What lines of the material below include the string "Vegan"? Copy all of them.
______________________________
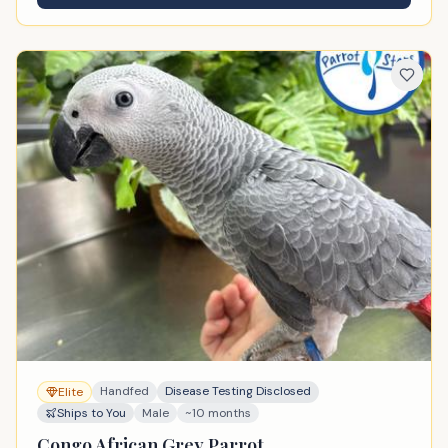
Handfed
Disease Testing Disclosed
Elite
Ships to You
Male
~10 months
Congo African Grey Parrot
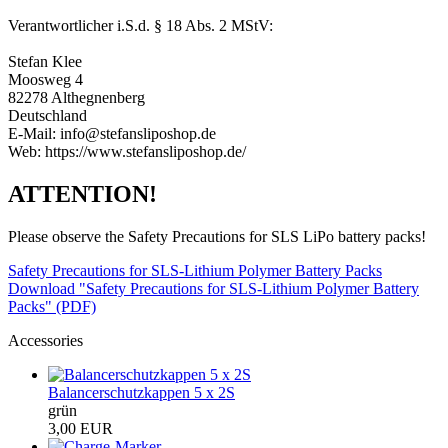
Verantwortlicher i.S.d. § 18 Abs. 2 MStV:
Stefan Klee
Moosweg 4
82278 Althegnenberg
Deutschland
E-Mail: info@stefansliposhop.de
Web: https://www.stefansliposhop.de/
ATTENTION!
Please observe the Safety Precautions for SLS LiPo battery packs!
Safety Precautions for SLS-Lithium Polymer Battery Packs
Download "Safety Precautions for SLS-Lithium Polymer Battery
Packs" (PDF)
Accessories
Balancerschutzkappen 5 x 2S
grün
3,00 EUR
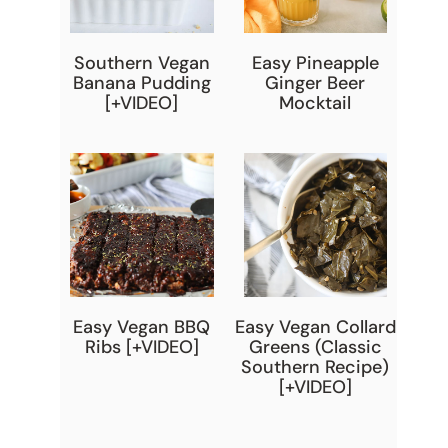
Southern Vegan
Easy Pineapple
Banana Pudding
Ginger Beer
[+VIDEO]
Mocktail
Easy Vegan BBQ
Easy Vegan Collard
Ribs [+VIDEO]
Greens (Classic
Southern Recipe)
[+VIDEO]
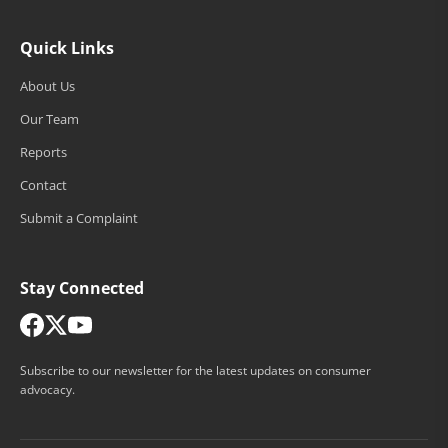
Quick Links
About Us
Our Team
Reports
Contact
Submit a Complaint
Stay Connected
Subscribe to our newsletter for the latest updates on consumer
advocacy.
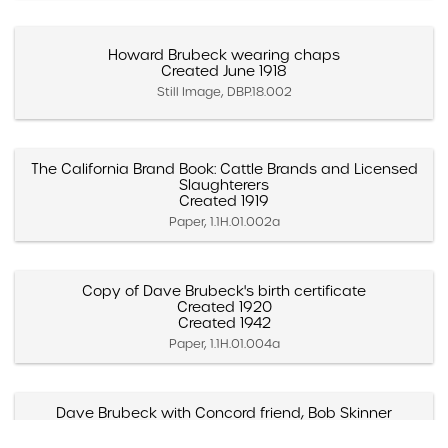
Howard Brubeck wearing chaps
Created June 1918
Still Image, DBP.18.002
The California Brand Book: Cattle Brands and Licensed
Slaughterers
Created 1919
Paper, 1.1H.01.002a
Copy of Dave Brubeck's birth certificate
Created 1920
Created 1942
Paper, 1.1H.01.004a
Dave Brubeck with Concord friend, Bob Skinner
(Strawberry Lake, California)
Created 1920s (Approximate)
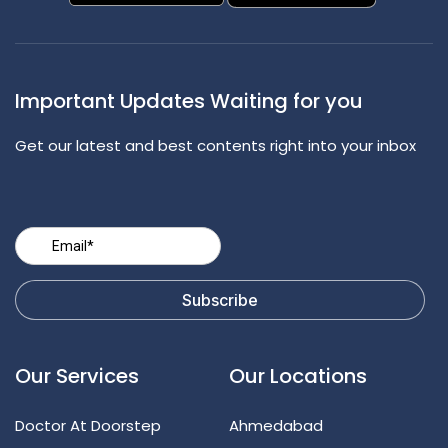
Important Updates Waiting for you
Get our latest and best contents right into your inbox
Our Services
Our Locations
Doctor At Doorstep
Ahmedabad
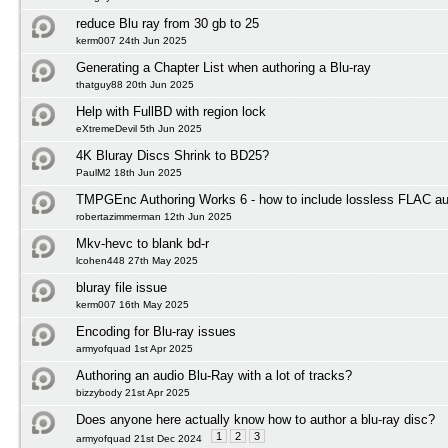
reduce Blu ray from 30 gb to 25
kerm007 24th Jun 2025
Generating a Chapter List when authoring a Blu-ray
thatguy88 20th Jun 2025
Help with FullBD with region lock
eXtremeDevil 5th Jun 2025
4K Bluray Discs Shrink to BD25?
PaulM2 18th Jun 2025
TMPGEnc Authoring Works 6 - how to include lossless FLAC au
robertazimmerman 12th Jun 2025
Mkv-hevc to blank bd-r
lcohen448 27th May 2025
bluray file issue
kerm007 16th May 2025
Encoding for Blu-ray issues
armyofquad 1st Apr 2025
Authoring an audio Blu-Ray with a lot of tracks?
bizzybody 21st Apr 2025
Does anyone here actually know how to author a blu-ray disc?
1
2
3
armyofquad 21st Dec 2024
______________________________
● **TASK RESULT**:
Southern Vegan
Easy Vegan BBQ
Easy Vegan Collard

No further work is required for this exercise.